The 2019 edition of Lumiere Durham, was held over four nights in mid-November, attracting an audience of 165,000. Originally planned as a one-off event in 2009, Lumiere has since grown into the UK’s leading light festival, which in 2019, attracted its 1 millionth visitor and celebrated its 10th anniversary. To mark the occasion, the 2019 programme included a selection of favourite artworks from previous festivals, which joined several new dazzling commissions as well as a number of community-participatory project artworks.

From its inception in 2009, the audience has grown exponentially year-on-year, as has audience satisfaction and economic impact. In 2019 the festival generated an economic impact of £11.5 million and over 90% of visitors rated the quality of the light installations as good or very good (72% in 2017).

Artichoke takes a considered site-specific approach to curating Lumiere, inviting local, national and international artists to respond to Durham’s unique architecture and landscape, working to extremely high technical specifications to produce as seamless an experience as possible for audiences to enjoy, entirely for free.

Lumiere also has community at its heart and in 2019 over 2,000 individuals participated in the festival as part of a year-long, county-wide learning & participation programme. Artichoke also continued to support and develop local artists through its open commissioning programme, BRILLIANT, which in 2019 invited anyone either living in or from the North East, to submit their original idea to feature in the Lumiere programme.

The 2019 Lumiere programme featured 37 dramatic installations and projections and as always, the programme had a strong international element, with artists from Canada, New Zealand, Portugal and France bringing their work to Durham. Visitor favourites included Geometrical Traces by Spanish artist Javier Riera, whose mesmerising artwork created 3-D patterns across trees, and Fujiko Nakaya’s Fogscape #03238, a ghostly shape-shifting vapour that wound its way around the trees and over the river underneath Durham Cathedral. The long-awaited return of Jaques Rival’s giant snow globe in Durham’s Market Place with its joyful neon affirmation I Love Durham, drew smiles in the rain from visitors young and old alike.
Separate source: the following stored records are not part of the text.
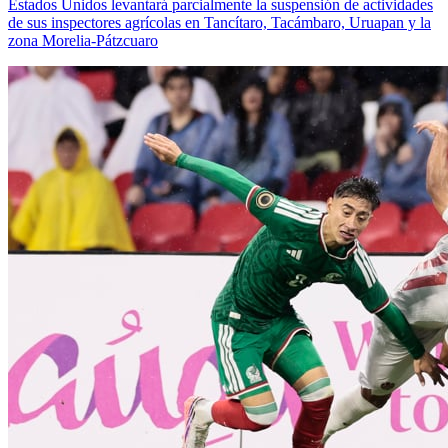
Estados Unidos levantará parcialmente la suspensión de actividades
de sus inspectores agrícolas en Tancítaro, Tacámbaro, Uruapan y la
zona Morelia-Pátzcuaro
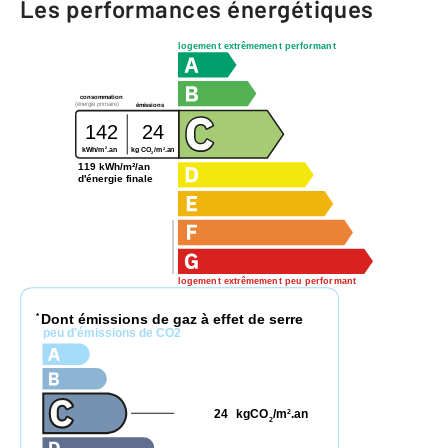
Les performances énergétiques
logement extrêmement performant
consommation
(énergie primaire)
émissions
142
24
2
2
kg CO
/m
.an
kWh/m
.an
2
119 kWh/m²/an
d'énergie finale
logement extrêmement peu performant
Dont émissions de gaz à effet de serre
*
peu d'émissions de CO2
24
kgCO
/m
.an
2
2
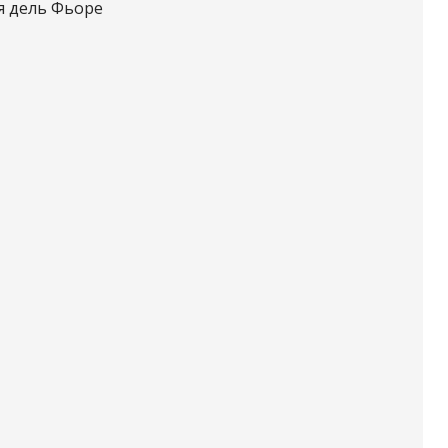
я дель Фьоре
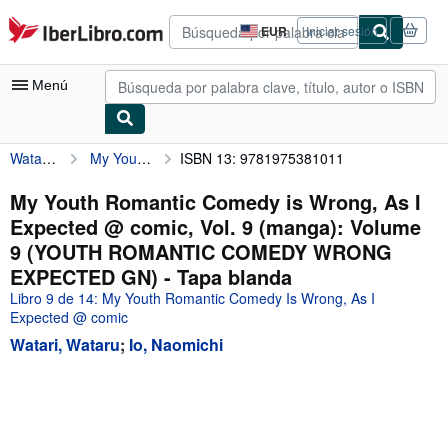
Pasar al contenido principal
IberLibro.com
EUR
Iniciar sesión
Preferencias
de
compra
Menú
del
sitio.
Watari, Wataru
My Youth Romantic Comedy is Wrong, As I Expected @ comic, Vol. 9 (manga): Volume 9 (YOUTH ROMANTIC COMEDY WRONG EXPECTED GN)
ISBN 13: 9781975381011
Mi cuenta
Consultar mis pedidos
My Youth Romantic Comedy is Wrong, As I
Expected @ comic, Vol. 9 (manga): Volume
Búsqueda avanzada
9 (YOUTH ROMANTIC COMEDY WRONG
Colecciones
EXPECTED GN) - Tapa blanda
Libro 9 de 14: My Youth Romantic Comedy Is Wrong, As I
Libros antiguos
Expected @ comic
Arte y coleccionismo
Watari, Wataru
;
Io, Naomichi
Vendedores
Comenzar a vender
Ayuda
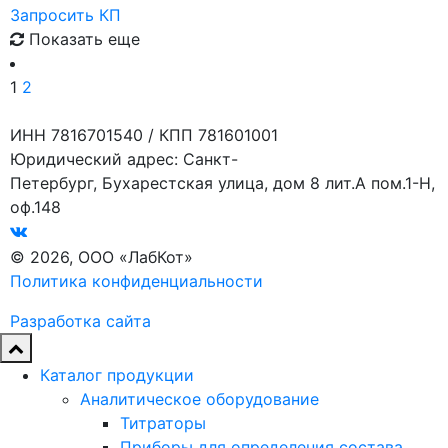
Запросить КП
Показать еще
1
2
ИНН 7816701540 / КПП 781601001
Юридический адрес: Санкт-
Петербург, Бухарестская улица, дом 8 лит.А пом.1-Н,
оф.148
© 2026, ООО «ЛабКот»
Политика конфиденциальности
Разработка сайта
Каталог продукции
Аналитическое оборудование
Титраторы
Приборы для определения состава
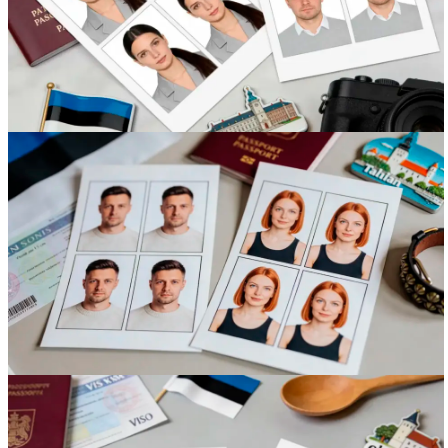
Вакансии
О компании
Написать директору
Арендодателям
Портфолио
Франшиза
Контакты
More than 150 local people aged from 4 to 85 years participated in community project and installation Keys of Light, where pianists of all ages performed live music from Shostakovich to ‘The Greatest Showman’ to generate an ever-changing kaleidoscope of colours and patterns across the exterior of Rushford Court with every chord. East Durham College students reimagined the iconic Dunelm House with a new video projection artwork Lift Off, developed from the Apollo 50 project in Peterlee earlier that year.

The Next Page, a striking neon-text artwork, created following poetry workshops by poet Hannah Jane Walker with women at HMP Low Newton, was installed on the back of Clayport Library. This poignant installation remains as a legacy to Durham of Lumiere, joining other permanent Lumiere installations from previous festivals.